純度の高い銀細工を思わせる少年の銀髪は、今にも地平線に沈みそうな夕日に照らされて、
まるで精製されたばかりの純金の金糸のように、風になびき輝いていた。
少年「そろそろ日も落ちるな・・・少し急ぐか・・・」
少年はビー玉を小さなお守り袋の中にしまいながらそう呟くと、マントを羽織って岩肌を滑り降り、
夕日を背に街へ向かって歩き出した。
[第一章 プロローグEND]
[第一章]
荒野の岩場を離れてからどれ程の時間が経っただろうか。
少年は、『ラギレス』という街の中に着いた。
―――『ラギレス』
鉱山と魔導学の栄えているこの街は、
昼はバザー、夜はカジノ、と昼夜を問わず
様々な人が行き交い集まり賑わいを見せていた―――
辺りは暗く、もうすっかり夜だというのに、冒険者や酔っ払い、行商人や娼婦など
様々な職種の人達で賑わっている。
そんな様子を横目に見遣りつつ、少年は、街の喧騒の中をスタスタと抜けて行った。
少年は喧騒を避けるかのように、幾重にも入り組む細い路地を歩いていく。
と、路地の袋小路には一軒の木造の建物が現れた。宿の外見は、そう新しくはない。
そこは冒険者の集う宿。その名を『渡り鳥の止まり木亭』という。
宿代も手ごろのその宿は、冒険者にとても人気があり、夜でも賑わいが絶えない。
少年「・・・・・・。
今日は、大丈夫だよな・・・・・・。

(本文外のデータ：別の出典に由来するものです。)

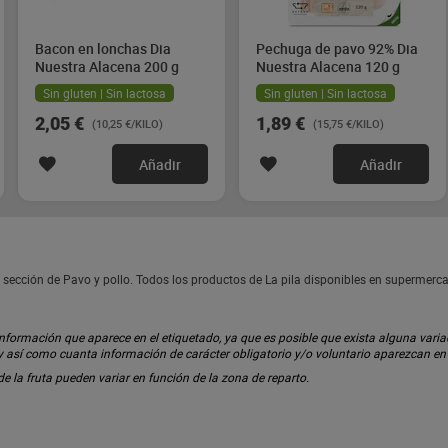
Bacon en lonchas Dia
Pechuga de pavo 92% Dia
Nuestra Alacena 200 g
Nuestra Alacena 120 g
Sin gluten | Sin lactosa
Sin gluten | Sin lactosa
2,05 €
1,89 €
(10,25 €/KILO)
(15,75 €/KILO)
Añadir
Añadir
 sección de Pavo y pollo. Todos los productos de La pila disponibles en supermerc
ormación que aparece en el etiquetado, ya que es posible que exista alguna variaci
 y así como cuanta información de carácter obligatorio y/o voluntario aparezcan e
 de la fruta pueden variar en función de la zona de reparto.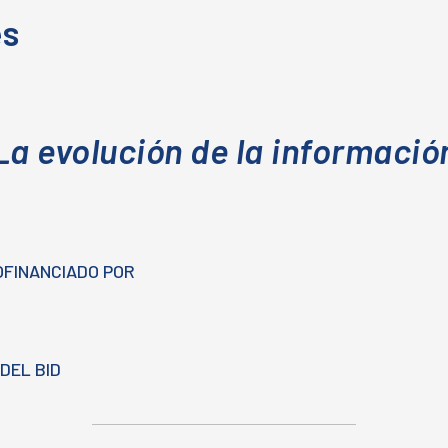
es
La evolución de la informació
OFINANCIADO POR
DEL BID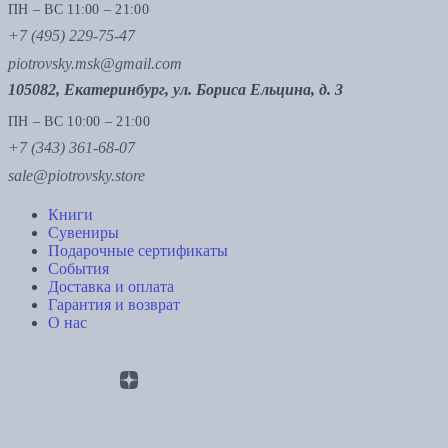
ПН – ВС 11:00 – 21:00
+7 (495) 229-75-47
piotrovsky.msk@gmail.com
105082, Екатеринбург, ул. Бориса Ельцина, д. 3
ПН – ВС 10:00 – 21:00
+7 (343) 361-68-07
sale@piotrovsky.store
Книги
Сувениры
Подарочные сертификаты
События
Доставка и оплата
Гарантия и возврат
О нас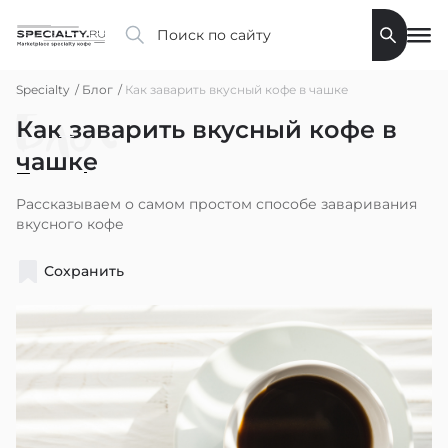
Specialty
Блог
Как заварить вкусный кофе в чашке
Блог
Как заварить вкусный кофе в
чашке
Рассказываем о самом простом способе заваривания
вкусного кофе
Сохранить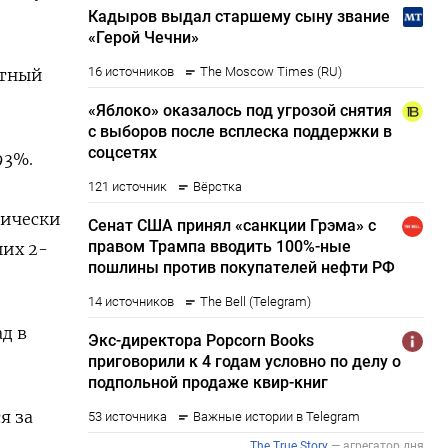
нтный
93%.
тически
ших 2-
д в
я за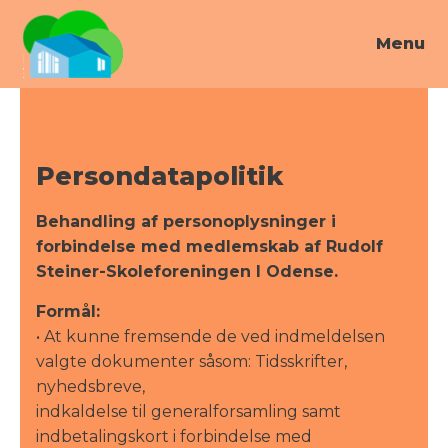
Menu
Persondatapolitik
Behandling af personoplysninger i
forbindelse med medlemskab af Rudolf
Steiner-Skoleforeningen I Odense.
Formål:
• At kunne fremsende de ved indmeldelsen
valgte dokumenter såsom: Tidsskrifter,
nyhedsbreve,
indkaldelse til generalforsamling samt
indbetalingskort i forbindelse med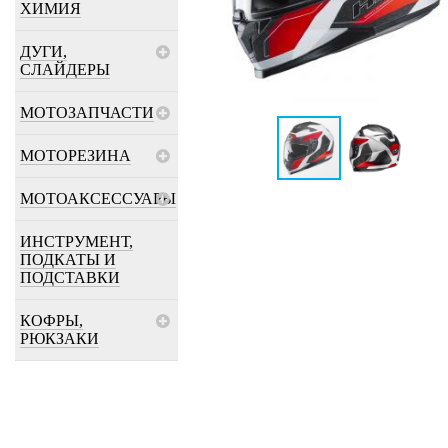
ХИМИЯ
ДУГИ,
СЛАЙДЕРЫ
МОТОЗАПЧАСТИ
МОТОРЕЗИНА
МОТОАКСЕССУАРЫ
ИНСТРУМЕНТ,
ПОДКАТЫ И
ПОДСТАВКИ
КОФРЫ,
РЮКЗАКИ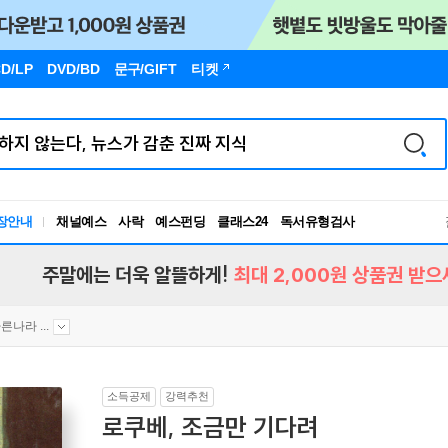
D/LP
DVD/BD
문구
/GIFT
티켓
장안내
채널예스
사락
예스펀딩
클래스24
독서유형검사
RBTI Lab
독서유형검사
주말에는 더욱 알뜰하게!
최대 2,000원 상품권 받으
른나라 ...
소득공제
강력추천
로쿠베, 조금만 기다려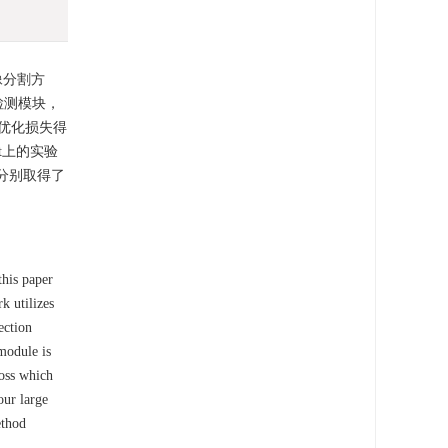
像分割方
检测模块，
优化损失得
It上的实验
分别取得了
this paper
k utilizes
ection
module is
loss which
our large
ethod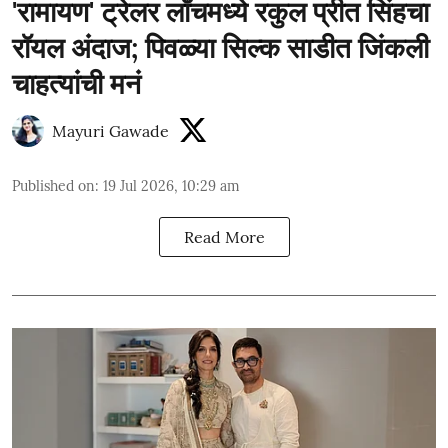
'रामायण' ट्रेलर लाँचमध्ये रकुल प्रीत सिंहचा
रॉयल अंदाज; पिवळ्या सिल्क साडीत जिंकली
चाहत्यांची मनं
Mayuri Gawade
Published on
:
19 Jul 2026, 10:29 am
Read More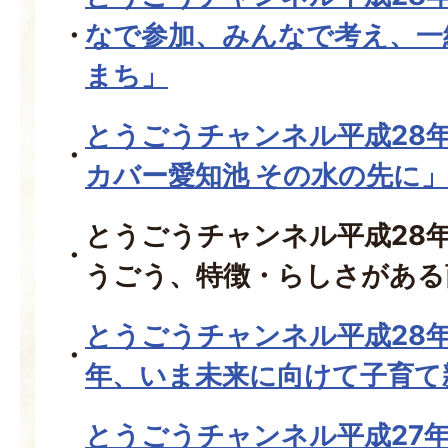
なで参加、みんなで考え、一
まち」
とうごうチャンネル平成28
カバー愛知池 その水の先に」
とうごうチャンネル平成28
うごう、特徴・らしさがある
とうごうチャンネル平成28年
年、いま未来に向けて子育て
とうごうチャンネル平成27年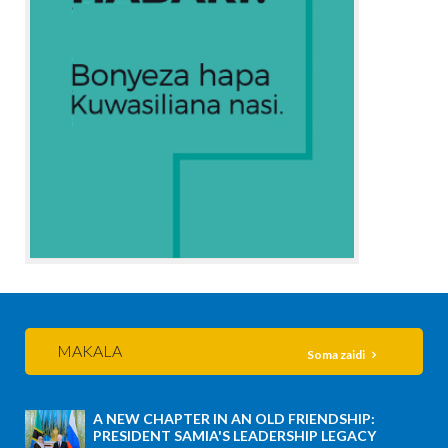
MAKALA
Soma zaidi
A NEW CHAPTER IN AN OLD FRIENDSHIP:
PRESIDENT SAMIA'S LEADERSHIP LEGACY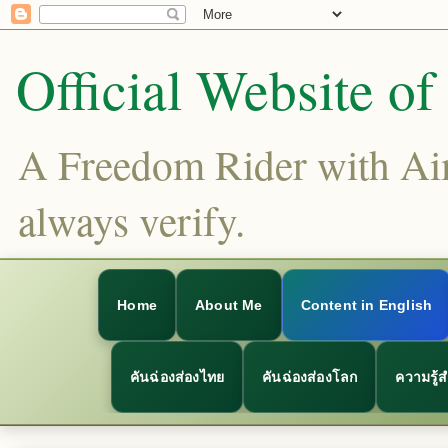
Official Website o
A Freedom Rider with Aims
always verify.
Home
About Me
Content in English
คันฉ่องส่องไทย
คันฉ่องส่องโลก
ความรู้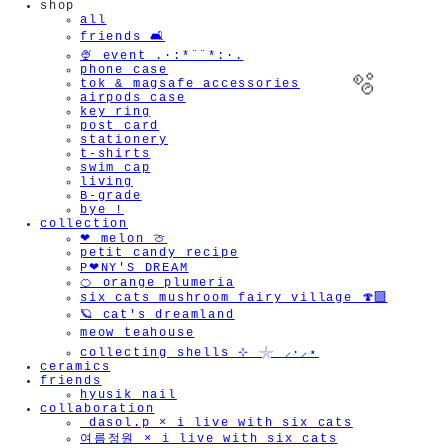
shop
all
friends 🛋️
🍨 event .·:*¨¨*:·.
phone case
tok & magsafe accessories
airpods case
key ring
post card
stationery
t-shirts
swim cap
living
B-grade
bye !
collection
❤︎ melon 🍈
petit candy recipe
P❤︎NY'S DREAM
🍊 orange plumeria
six cats mushroom fairy village 🍄‍🟫
🪐 cat's dreamland
meow teahouse
collecting shells ⊹ 𓇼 ⸝·⸝⋆
ceramics
friends
hyusik_nail
collaboration
_dasol.p × i live with six cats
여름정원 × i live with six cats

」
少年は宿の扉を押し、中に入って行った。
開け放たれた扉は、自然と閉じてゆき、ギィ・・・と軋むような音が背後から聞こえる。
宿内は、外と対照的に明るい。この宿、一階がバーの様になっていて2階が部屋になっている。
取り敢えず食事を取ろうと、考えたその時であった。
濃い魔力に反応した少年の肌の表面は鳥肌がびっしりと立ってしまっている。
咄嗟に身を屈める。
『ドォーーン・・・・・』
耳を穿つ突然の爆発音。その音は宿の厨房からのものだ。
そして辺りは宿に泊まる客でどよめく。しかし、中には平然とグラスに余っていた
ボルト酒を飲み干す者や、食事を続けている者もいた。
それは少年も同じで、慌てた様子もなくゆっくりと立ち上がり、深いため息を吐く。
少年「またかよ・・・」
そう呟くとボリボリと無雑作に頭をかき、厨房の方へと足を運ぶ。
厨房には宿のマスター―――名をウォレスという―――と、黒焦げの物体が『いる』。
と、突然その物体は動き出し、近くにあったタオルを取り自らをゴシゴシと拭き始めた。
???「うにゃ〜・・・また失敗しちゃったぁ・・・」
物体と思われたソレは人間のようで、綺麗に顔を拭き終わるとそう洩らした。
少年「おい、レナス・・・お前、いい加減諦めろよ。
毎回毎回お前の魔導調理で爆発騒ぎ起こされたら店がもたないだろ・・・。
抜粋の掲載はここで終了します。